Task brief
Print the data below again in full, exactly as it stands, with no images.

[Given data Boundary: Start]

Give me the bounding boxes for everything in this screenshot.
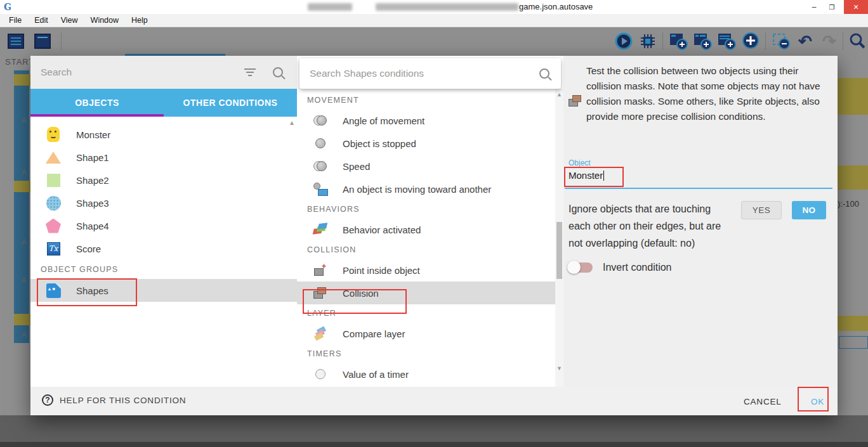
monster-sprite-icon	[44, 127, 62, 142]
pentagon-icon	[44, 219, 62, 233]
conditions-panel: MOVEMENT Angle of movement Object is sto…	[297, 56, 563, 387]
remove-selection-icon[interactable]	[770, 31, 792, 51]
preview-play-icon[interactable]	[613, 31, 635, 51]
scroll-down-arrow-icon[interactable]: ▼	[556, 365, 562, 372]
section-collision: COLLISION	[297, 241, 555, 259]
object-row-shape3[interactable]: Shape3	[30, 191, 297, 214]
text-caret	[603, 171, 604, 181]
object-row-shape2[interactable]: Shape2	[30, 169, 297, 191]
conditions-scrollbar[interactable]: ▲ ▼	[555, 89, 563, 387]
circle-icon	[44, 196, 62, 211]
group-row-shapes[interactable]: Shapes	[30, 279, 297, 302]
scroll-up-arrow-icon[interactable]: ▲	[556, 91, 562, 98]
text-object-icon: Tx	[44, 242, 62, 256]
conditions-search-field[interactable]: Search Shapes conditions	[299, 58, 561, 89]
undo-icon[interactable]: ↶	[794, 31, 816, 51]
tab-other-conditions[interactable]: OTHER CONDITIONS	[164, 89, 297, 117]
object-search-field[interactable]: Search	[30, 56, 297, 89]
condition-row-timer-value[interactable]: Value of a timer	[297, 363, 555, 385]
add-comment-icon[interactable]	[716, 31, 737, 51]
help-link[interactable]: ? HELP FOR THIS CONDITION	[42, 394, 186, 406]
section-layer: LAYER	[297, 304, 555, 322]
search-icon[interactable]	[273, 67, 283, 77]
redacted-title-segment	[308, 3, 352, 11]
square-icon	[44, 174, 62, 187]
object-groups-header: OBJECT GROUPS	[30, 260, 297, 279]
tab-objects[interactable]: OBJECTS	[30, 89, 164, 117]
menu-window[interactable]: Window	[87, 15, 122, 26]
menu-help[interactable]: Help	[128, 15, 152, 26]
add-circle-icon[interactable]	[740, 31, 761, 51]
scrollbar-thumb[interactable]	[556, 222, 562, 279]
ok-button[interactable]: OK	[803, 393, 832, 410]
toggle-knob[interactable]	[567, 261, 581, 274]
condition-row-moving-toward[interactable]: An object is moving toward another	[297, 178, 555, 200]
objects-list: Monster Shape1 Shape2 Shape3 Shape4 Tx S…	[30, 117, 297, 387]
object-field-input[interactable]: Monster	[569, 170, 604, 181]
condition-parameters-panel: Test the collision between two objects u…	[563, 56, 838, 387]
condition-row-behavior-activated[interactable]: Behavior activated	[297, 218, 555, 241]
object-search-placeholder: Search	[41, 67, 244, 78]
redo-icon[interactable]: ↷	[819, 31, 840, 51]
object-field-underline	[565, 188, 832, 189]
yes-button[interactable]: YES	[741, 201, 782, 219]
background-code-snippet: ):-100	[838, 199, 859, 209]
moving-toward-icon	[312, 183, 329, 195]
angle-of-movement-icon	[312, 115, 329, 126]
menu-bar: File Edit View Window Help	[0, 14, 868, 27]
condition-row-point-inside[interactable]: Point inside object	[297, 259, 555, 282]
selector-tabs: OBJECTS OTHER CONDITIONS	[30, 89, 297, 117]
titlebar: G game.json.autosave – ❐ ✕	[0, 0, 868, 14]
filter-icon[interactable]	[244, 68, 256, 77]
collision-icon	[312, 287, 329, 299]
point-inside-icon	[312, 264, 329, 276]
background-selected-event	[839, 336, 868, 349]
condition-row-collision[interactable]: Collision	[297, 282, 555, 304]
add-event-icon[interactable]	[667, 31, 689, 51]
condition-editor-dialog: Search OBJECTS OTHER CONDITIONS Monster …	[30, 56, 838, 415]
compare-layer-icon	[312, 327, 329, 340]
object-stopped-icon	[312, 138, 329, 148]
add-subevent-icon[interactable]	[692, 31, 713, 51]
invert-condition-label: Invert condition	[603, 262, 672, 273]
object-field-label: Object	[569, 159, 591, 167]
scroll-up-arrow-icon[interactable]: ▲	[289, 119, 295, 126]
speed-icon	[312, 160, 329, 172]
behavior-icon	[312, 223, 329, 236]
object-row-monster[interactable]: Monster	[30, 123, 297, 146]
section-behaviors: BEHAVIORS	[297, 200, 555, 218]
search-events-icon[interactable]	[846, 31, 868, 51]
minimize-button[interactable]: –	[805, 0, 824, 14]
window-title: game.json.autosave	[519, 2, 593, 11]
events-sheet-icon[interactable]	[5, 31, 27, 51]
help-icon: ?	[42, 394, 53, 406]
scene-editor-icon[interactable]	[32, 31, 53, 51]
menu-edit[interactable]: Edit	[30, 15, 52, 26]
close-button[interactable]: ✕	[844, 0, 868, 14]
conditions-search-placeholder: Search Shapes conditions	[310, 68, 539, 79]
background-footer-dark-strip	[0, 442, 868, 447]
debug-icon[interactable]	[637, 31, 659, 51]
cancel-button[interactable]: CANCEL	[736, 393, 789, 410]
no-button[interactable]: NO	[792, 201, 826, 219]
timer-icon	[312, 369, 329, 379]
section-timers: TIMERS	[297, 345, 555, 363]
ignore-edges-question: Ignore objects that are touching each ot…	[569, 200, 735, 252]
dialog-footer: ? HELP FOR THIS CONDITION CANCEL OK	[30, 387, 838, 415]
object-row-shape4[interactable]: Shape4	[30, 214, 297, 237]
triangle-icon	[44, 152, 62, 164]
gdevelop-logo-icon: G	[4, 2, 14, 12]
object-row-score[interactable]: Tx Score	[30, 237, 297, 260]
toolbar: ↶ ↷	[0, 27, 868, 55]
menu-view[interactable]: View	[57, 15, 82, 26]
condition-row-angle-of-movement[interactable]: Angle of movement	[297, 109, 555, 132]
maximize-button[interactable]: ❐	[822, 0, 841, 14]
condition-row-compare-layer[interactable]: Compare layer	[297, 322, 555, 345]
object-row-shape1[interactable]: Shape1	[30, 146, 297, 169]
condition-row-object-is-stopped[interactable]: Object is stopped	[297, 132, 555, 155]
menu-file[interactable]: File	[5, 15, 25, 26]
conditions-list: MOVEMENT Angle of movement Object is sto…	[297, 81, 555, 387]
invert-condition-toggle[interactable]	[569, 262, 593, 273]
condition-row-speed[interactable]: Speed	[297, 155, 555, 178]
search-icon	[539, 68, 549, 79]
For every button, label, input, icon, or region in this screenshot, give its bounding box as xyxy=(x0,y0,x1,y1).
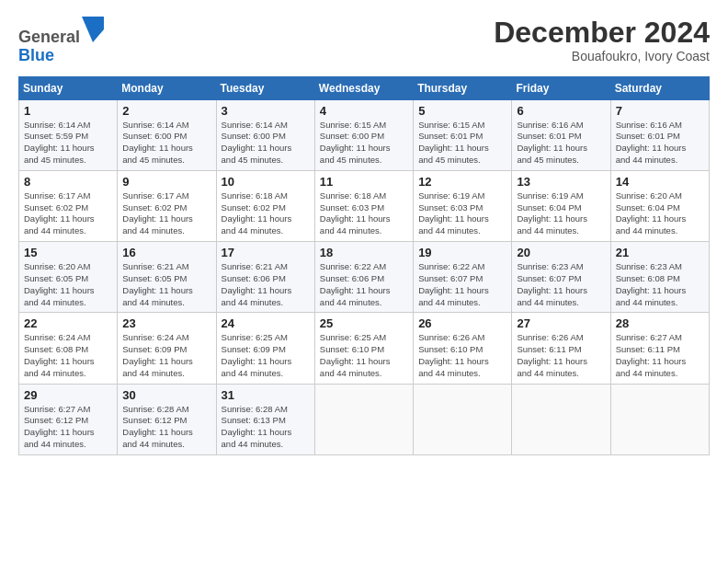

[Given data Boundary: End]

Result for this exercise
Give me the bounding boxes for everything in this screenshot.
monster-sprite-icon	[44, 127, 62, 142]
pentagon-icon	[44, 219, 62, 233]
conditions-panel: MOVEMENT Angle of movement Object is sto…	[297, 56, 563, 387]
remove-selection-icon[interactable]	[770, 31, 792, 51]
preview-play-icon[interactable]	[613, 31, 635, 51]
scroll-down-arrow-icon[interactable]: ▼	[556, 365, 562, 372]
section-collision: COLLISION	[297, 241, 555, 259]
object-row-shape3[interactable]: Shape3	[30, 191, 297, 214]
text-caret	[603, 171, 604, 181]
object-row-shape2[interactable]: Shape2	[30, 169, 297, 191]
conditions-scrollbar[interactable]: ▲ ▼	[555, 89, 563, 387]
circle-icon	[44, 196, 62, 211]
group-row-shapes[interactable]: Shapes	[30, 279, 297, 302]
scroll-up-arrow-icon[interactable]: ▲	[556, 91, 562, 98]
text-object-icon: Tx	[44, 242, 62, 256]
conditions-search-field[interactable]: Search Shapes conditions	[299, 58, 561, 89]
undo-icon[interactable]: ↶	[794, 31, 816, 51]
tab-other-conditions[interactable]: OTHER CONDITIONS	[164, 89, 297, 117]
object-search-field[interactable]: Search	[30, 56, 297, 89]
condition-row-timer-value[interactable]: Value of a timer	[297, 363, 555, 385]
add-comment-icon[interactable]	[716, 31, 737, 51]
help-link[interactable]: ? HELP FOR THIS CONDITION	[42, 394, 186, 406]
section-layer: LAYER	[297, 304, 555, 322]
search-icon[interactable]	[273, 67, 283, 77]
redacted-title-segment	[308, 3, 352, 11]
square-icon	[44, 174, 62, 187]
object-groups-header: OBJECT GROUPS	[30, 260, 297, 279]
tab-objects[interactable]: OBJECTS	[30, 89, 164, 117]
menu-window[interactable]: Window	[87, 15, 122, 26]
menu-help[interactable]: Help	[128, 15, 152, 26]
add-circle-icon[interactable]	[740, 31, 761, 51]
scrollbar-thumb[interactable]	[556, 222, 562, 279]
ok-button[interactable]: OK	[803, 393, 832, 410]
toggle-knob[interactable]	[567, 261, 581, 274]
condition-row-moving-toward[interactable]: An object is moving toward another	[297, 178, 555, 200]
objects-list: Monster Shape1 Shape2 Shape3 Shape4 Tx S…	[30, 117, 297, 387]
object-field-input[interactable]: Monster	[569, 170, 604, 181]
condition-parameters-panel: Test the collision between two objects u…	[563, 56, 838, 387]
condition-row-behavior-activated[interactable]: Behavior activated	[297, 218, 555, 241]
object-search-placeholder: Search	[41, 67, 244, 78]
redo-icon[interactable]: ↷	[819, 31, 840, 51]
object-field-underline	[565, 188, 832, 189]
yes-button[interactable]: YES	[741, 201, 782, 219]
background-code-snippet: ):-100	[838, 199, 859, 209]
moving-toward-icon	[312, 183, 329, 195]
angle-of-movement-icon	[312, 115, 329, 126]
menu-bar: File Edit View Window Help	[0, 14, 868, 27]
condition-row-point-inside[interactable]: Point inside object	[297, 259, 555, 282]
selector-tabs: OBJECTS OTHER CONDITIONS	[30, 89, 297, 117]
titlebar: G game.json.autosave – ❐ ✕	[0, 0, 868, 14]
filter-icon[interactable]	[244, 68, 256, 77]
collision-icon	[312, 287, 329, 299]
point-inside-icon	[312, 264, 329, 276]
background-selected-event	[839, 336, 868, 349]
condition-row-collision[interactable]: Collision	[297, 282, 555, 304]
add-event-icon[interactable]	[667, 31, 689, 51]
condition-editor-dialog: Search OBJECTS OTHER CONDITIONS Monster …	[30, 56, 838, 415]
compare-layer-icon	[312, 327, 329, 340]
object-stopped-icon	[312, 138, 329, 148]
add-subevent-icon[interactable]	[692, 31, 713, 51]
invert-condition-label: Invert condition	[603, 262, 672, 273]
object-field-label: Object	[569, 159, 591, 167]
scroll-up-arrow-icon[interactable]: ▲	[289, 119, 295, 126]
speed-icon	[312, 160, 329, 172]
behavior-icon	[312, 223, 329, 236]
object-row-monster[interactable]: Monster	[30, 123, 297, 146]
section-behaviors: BEHAVIORS	[297, 200, 555, 218]
search-events-icon[interactable]	[846, 31, 868, 51]
minimize-button[interactable]: –	[805, 0, 824, 14]
window-title: game.json.autosave	[519, 2, 593, 11]
events-sheet-icon[interactable]	[5, 31, 27, 51]
help-icon: ?	[42, 394, 53, 406]
scene-editor-icon[interactable]	[32, 31, 53, 51]
menu-edit[interactable]: Edit	[30, 15, 52, 26]
close-button[interactable]: ✕	[844, 0, 868, 14]
conditions-search-placeholder: Search Shapes conditions	[310, 68, 539, 79]
background-footer-dark-strip	[0, 442, 868, 447]
debug-icon[interactable]	[637, 31, 659, 51]
cancel-button[interactable]: CANCEL	[736, 393, 789, 410]
no-button[interactable]: NO	[792, 201, 826, 219]
timer-icon	[312, 369, 329, 379]
section-timers: TIMERS	[297, 345, 555, 363]
ignore-edges-question: Ignore objects that are touching each ot…	[569, 200, 735, 252]
dialog-footer: ? HELP FOR THIS CONDITION CANCEL OK	[30, 387, 838, 415]
object-row-shape4[interactable]: Shape4	[30, 214, 297, 237]
triangle-icon	[44, 152, 62, 164]
gdevelop-logo-icon: G	[4, 2, 14, 12]
object-row-score[interactable]: Tx Score	[30, 237, 297, 260]
toolbar: ↶ ↷	[0, 27, 868, 55]
menu-view[interactable]: View	[57, 15, 82, 26]
condition-row-angle-of-movement[interactable]: Angle of movement	[297, 109, 555, 132]
maximize-button[interactable]: ❐	[822, 0, 841, 14]
condition-row-compare-layer[interactable]: Compare layer	[297, 322, 555, 345]
object-row-shape1[interactable]: Shape1	[30, 146, 297, 169]
condition-row-object-is-stopped[interactable]: Object is stopped	[297, 132, 555, 155]
menu-file[interactable]: File	[5, 15, 25, 26]
conditions-list: MOVEMENT Angle of movement Object is sto…	[297, 81, 555, 387]
invert-condition-toggle[interactable]	[569, 262, 593, 273]
condition-row-speed[interactable]: Speed	[297, 155, 555, 178]
search-icon	[539, 68, 549, 79]
For every button, label, input, icon, or region in this screenshot, give its bounding box as xyxy=(x0,y0,x1,y1).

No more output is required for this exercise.